You don't need to master Cocoa and Objective C to create killer iPhone apps. Rhomobile, PhoneGap, Appcelerator, and Ansca tools leverage standard Web technologies and still tap native features
The Rhomobile development process is just like building a Ruby on Rails Web application. The phone is both server and client. It has a split personality and is always talking to itself.
The Ruby on Rails developer will feel right at home. You craft your user interface in HTML with embedded commands in .rb and .erb files, then fire them off by typing rake in the command line. You can also use Xcode on the Mac and Eclipse when developing for other platforms. The Rhomobile scripts compile the Ruby code, bundle everything together into an application, sign it, and fire up the simulator for you. The interaction and debug cycle is pretty quick.
The database is not MySQL or an embedded database, but Rhom, an object mapping tool with some basic queries. It's not unlike some of the stripped-down databases like CouchDB that are becoming common.

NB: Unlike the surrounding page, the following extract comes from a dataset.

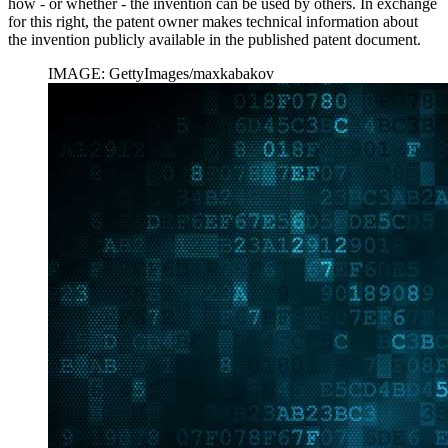
how - or whether - the invention can be used by others. In exchange
for this right, the patent owner makes technical information about
the invention publicly available in the published patent document.
IMAGE: GettyImages/maxkabakov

Rhom runs on the phone itself, but it interacts with RhoSync servers using AJAX calls, a technique that allows the local database to back up and update itself with distant servers. This RhoSync tool is also a Ruby on Rails application that you can install on your server. It can serve data to Rhodes applications.
I struggled through several basic glitches on my Mac. The application was pretty sensitive to the characters used to end lines, a problem that went away once I forced my editor to go with Unix endings. There's also no simple mechanism for handling 404 errors. The application just crashed whenever it couldn't find a page. It works better if you stay within Xcode. But I found work-arounds for all of the glitches and built some simple applications without problems.

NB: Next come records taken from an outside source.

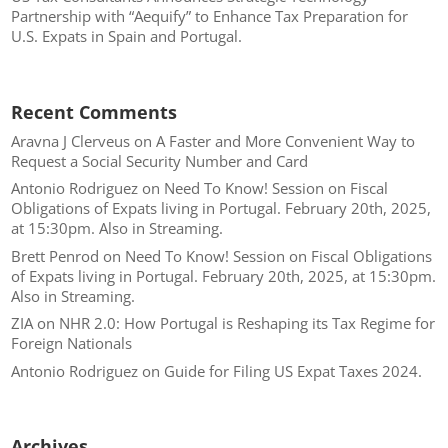
Partnership with “Aequify” to Enhance Tax Preparation for
U.S. Expats in Spain and Portugal.
Recent Comments
Aravna J Clerveus
on
A Faster and More Convenient Way to
Request a Social Security Number and Card
Antonio Rodriguez
on
Need To Know! Session on Fiscal
Obligations of Expats living in Portugal. February 20th, 2025,
at 15:30pm. Also in Streaming.
Brett Penrod
on
Need To Know! Session on Fiscal Obligations
of Expats living in Portugal. February 20th, 2025, at 15:30pm.
Also in Streaming.
ZIA
on
NHR 2.0: How Portugal is Reshaping its Tax Regime for
Foreign Nationals
Antonio Rodriguez
on
Guide for Filing US Expat Taxes 2024.
Archives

While the goal is to build a home that will be very familiar to the Ruby on Rails programmer, the Rhomobile world is not the same as Rails. If you love to do clever meta programming using the eval instruction, you'll be frequently thwarted because Rhomobile bends over backward to prevent developers from adding new features or functions. Apple wants to thoroughly scrutinize each application before it launches, and functions like eval make it impossible to, well, evaluate the code beforehand. So Rhomobile has left eval out of the Rhodes framework.
Rhodes is also a bit lighter than many of the traditional Ruby on Rails frameworks. Rhomobile left out XML and Web services, for instance, to save space. After all, the application you create is constantly talking to itself, so there shouldn't be the same need to work with outside standards. If there's no XML parser in the client layer, then don't use XML on the server layer. Tags are the equivalent of arteriosclerosis here.
Rhomobile is also adding new features that let the Ruby/HTML programmer interact with the iPhone's capabilities. It's built out the links to the geolocation information, the contact manager, and the camera. The date/time manager and the ring tone manager are coming.